Define a function $f:\mathbb{Z}\to\mathbb{Z}$ by $f(x)=2x^2-8x+1$. Use ordinary induction to prove that $f(x)\geq 0$ for all integers $x\geq 4$.

A bit perplexed on the IS. We solve for P(K+1) right? Can someone help me prove this?

Answer 1

All you need to do is show that:

1) $f(4) \geq 0$ (base case)

2) $f(x+1) \geq f(x)$ for $x \geq 4$ (inductive argument)

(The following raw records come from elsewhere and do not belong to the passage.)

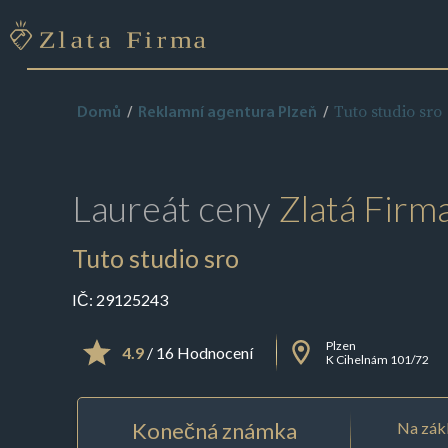
Tuto studio sro
Domů
Reklamní agentura Plzeň
Laureát ceny
Zlatá Firm
Tuto studio sro
IČ:
29125243
Plzen
4.9
/ 16 Hodnocení
K Cihelnám 101/72
Konečná známka
Na zákl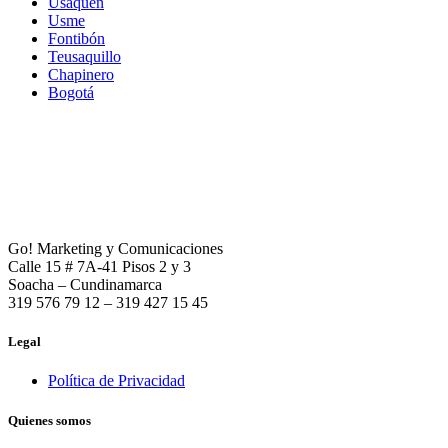
Usaquén
Usme
Fontibón
Teusaquillo
Chapinero
Bogotá
Go! Marketing y Comunicaciones
Calle 15 # 7A-41 Pisos 2 y 3
Soacha – Cundinamarca
319 576 79 12 – 319 427 15 45
Legal
Política de Privacidad
Quienes somos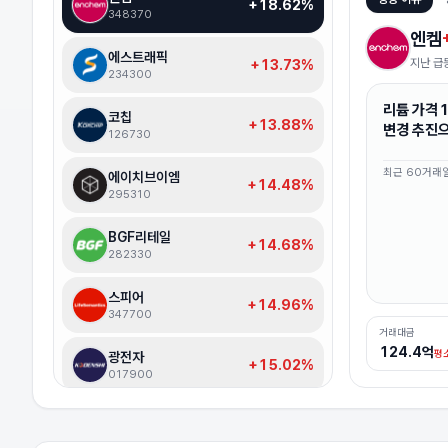
+18.62%
348370
엔켐
에스트래픽
지난 급
+13.73%
234300
리튬 가격 
코칩
+13.88%
변경 추진으
126730
최근
60
거래
에이치브이엠
+14.48%
295310
BGF리테일
+14.68%
282330
스피어
+14.96%
347700
거래대금
124.4억
평소
광전자
+15.02%
017900
강원에너지
+15.52%
114190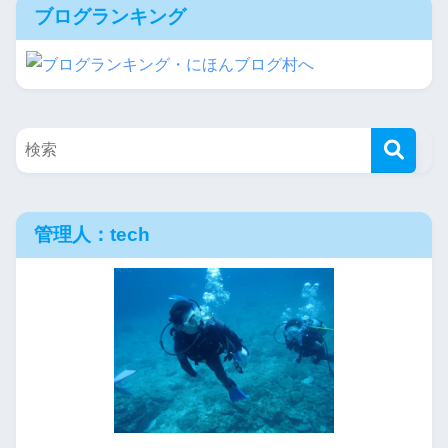
ブログランキング
管理人：tech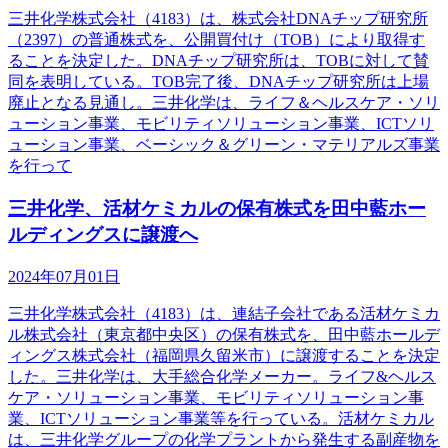
三井化学株式会社（4183）は、株式会社DNAチップ研究所
（2397）の普通株式を、公開買付け（TOB）により取得す
ることを決定した。DNAチップ研究所は、TOBに対して賛
同を表明している。TOB完了後、DNAチップ研究所は上場
廃止となる見通し。三井化学は、ライフ＆ヘルスケア・ソリ
ューション事業、モビリティソリューション事業、ICTソリ
ューション事業、ベーシック＆グリーン・マテリアルズ事業
を行って
三井化学、活材ケミカルの保有株式を田中藍ホー
ルディングスに譲渡へ
2024年07月01日
三井化学株式会社（4183）は、連結子会社である活材ケミカ
ル株式会社（東京都中央区）の保有株式を、田中藍ホールデ
ィングス株式会社（福岡県久留米市）に譲渡することを決定
した。三井化学は、大手総合化学メーカー。ライフ&ヘルス
ケア・ソリューション事業、モビリティソリューション事
業、ICTソリューション事業等を行っている。活材ケミカル
は、三井化学グループの化学プラントから発生する副産物を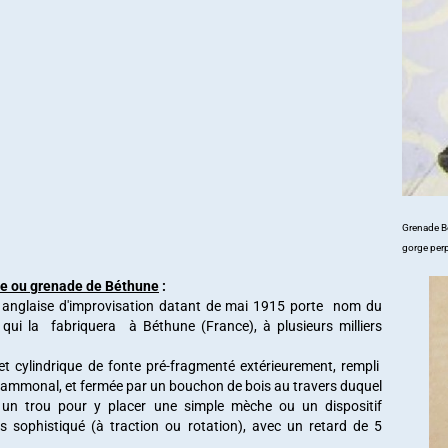
Grenade Be
gorge perp
e ou grenade de Béthune
:
 anglaise d'improvisation datant de mai 1915 porte nom du
qui la fabriquera à Béthune (France), à plusieurs milliers
et cylindrique de fonte pré-fragmenté extérieurement, rempli
'ammonal, et fermée par un bouchon de bois au travers duquel
é un trou pour y placer une simple mèche ou un dispositif
s sophistiqué (à traction ou rotation), avec un retard de 5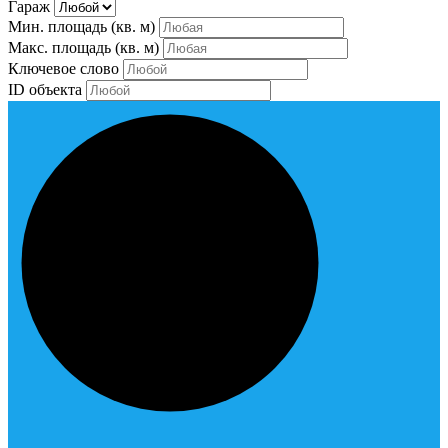
Гараж
Мин. площадь
(кв. м)
Макс. площадь
(кв. м)
Ключевое слово
ID объекта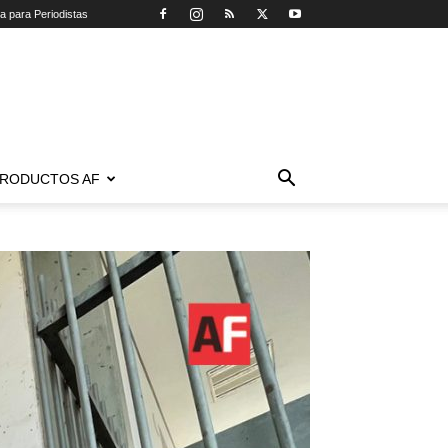
ca para Periodistas
RODUCTOS AF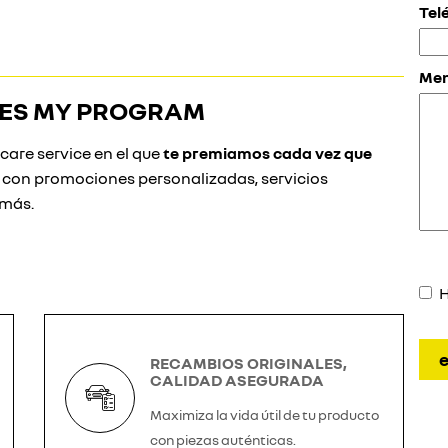
Tel
Men
ENES MY PROGRAM
are service en el que
te premiamos cada vez que
s con promociones personalizadas, servicios
 más.
H
RECAMBIOS ORIGINALES,
CALIDAD ASEGURADA
Maximiza la vida útil de tu producto
con piezas auténticas.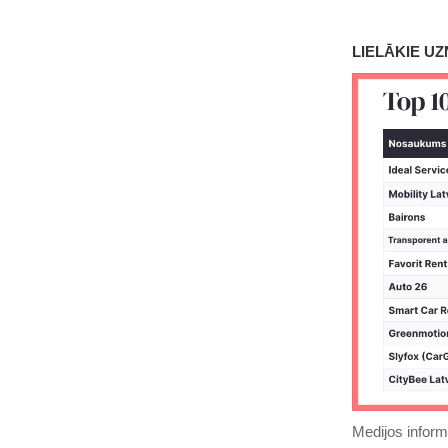
LIELĀKIE U
Medijos inform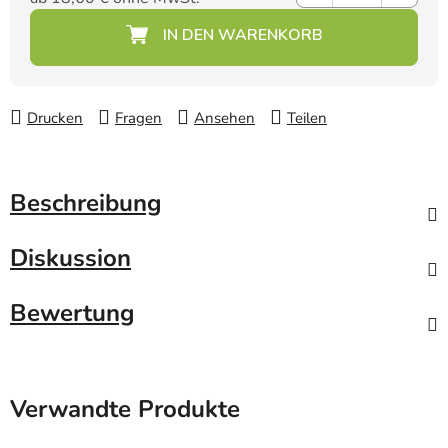
Verkaufspreis:
Drucken
Fragen
Ansehen
Teilen
Beschreibung
Diskussion
Bewertung
Verwandte Produkte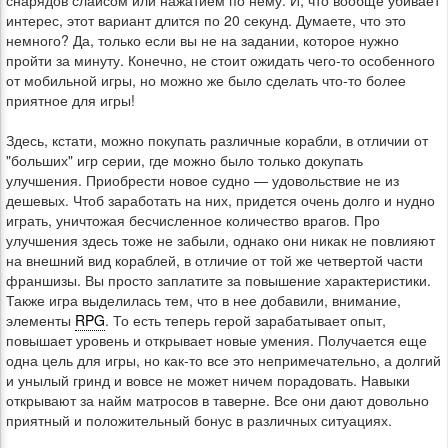
снарядов слайсом или нажатием по нему. И, что вообще убивает
интерес, этот вариант длится по 20 секунд. Думаете, что это
немного? Да, только если вы не на задании, которое нужно
пройти за минуту. Конечно, не стоит ожидать чего-то особенного
от мобильной игры, но можно же было сделать что-то более
приятное для игры!
Здесь, кстати, можно покупать различные корабли, в отличии от
"больших" игр серии, где можно было только докупать
улучшения. Приобрести новое судно — удовольствие не из
дешевых. Чтоб заработать на них, придется очень долго и нудно
играть, уничтожая бесчисленное количество врагов. Про
улучшения здесь тоже не забыли, однако они никак не повлияют
на внешний вид кораблей, в отличие от той же четвертой части
франшизы. Вы просто заплатите за повышение характеристики.
Также игра выделилась тем, что в нее добавили, внимание,
элементы
RPG
. То есть теперь герой зарабатывает опыт,
повышает уровень и открывает новые умения. Получается еще
одна цель для игры, но как-то все это непримечательно, а долгий
и унылый гринд и вовсе не может ничем порадовать. Навыки
открывают за найм матросов в таверне. Все они дают довольно
приятный и положительный бонус в различных ситуациях.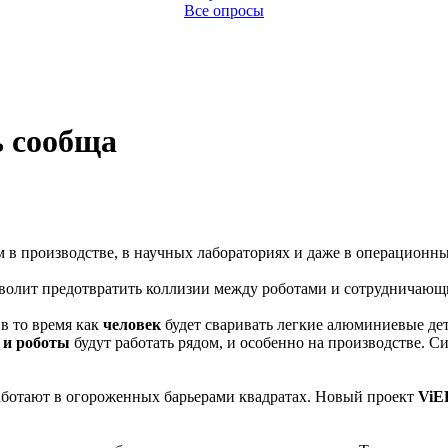
Все опросы
ь сообща
в производстве, в научных лабораториях и даже в операционны
озволит предотвратить коллизии между роботами и сотрудничаю
в то время как
человек
будет сваривать легкие алюминиевые дет
 и роботы
будут работать рядом, и особенно на производстве. С
работают в огороженных барьерами квадратах. Новый проект
ViE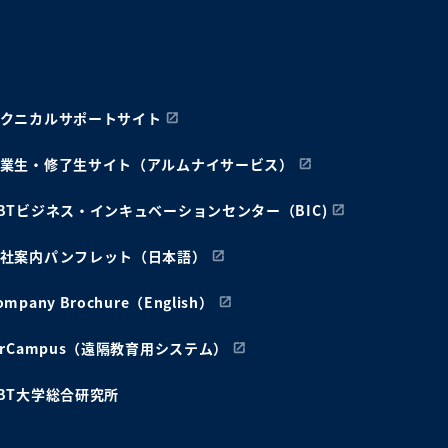
クニカルサポートサイト
業生・修了生サイト（アルムナイサービス）
BTビジネス・インキュベーションセンター（BIC)
社案内パンフレット（日本語）
ompany Brochure（English）
irCampus（遠隔教育用システム）
BT大学総合研究所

For the latter, simply compute the expression $g(x)=f(x+1)-f(x)$ and show that $g(x) \geq 0$ for $x \geq 4$.

Answer 2

Let $f(x)=2x^2-8x+1=2(x-2)^2-7.$ To show $f(x)\geq 0$ for all $x\geq4$, $x\in\mathbb{Z}$, we must show it is at least true for the base case $x=4$: $$f(4)=2(4)-7=1\geq0$$ Now we assume the statement holds for some $x=n$ where $n>4,$ that is, assume $f(n)\geq0, $ we shall show $f(n+1)\geq 0$:$$f(n+1)=2(n-1)^2-7=2n^2-4n+2-7=2n^2-4n +(4n-4n)+1+1-7=(2n^2-8n+1)+(4n-6)$$ Thus $f(n+1)=(2n^2-8n+1)+(4n-6)=f(n)+(4n-6)$

Since $n>4$, $4n-6\in\mathbb{Z}^+$ so we have that since $f(n)\geq0$ by our induction hypothesis, $$f(n+1)=f(n)+(\text{element of $\mathbb{Z}^+$)=$\text{element of $\mathbb{Z}^+$}$}$$

Thus since the statement is true for $f(n+1)$, it is true for all $n\geq4.$ Conclude by induction that this statement is true.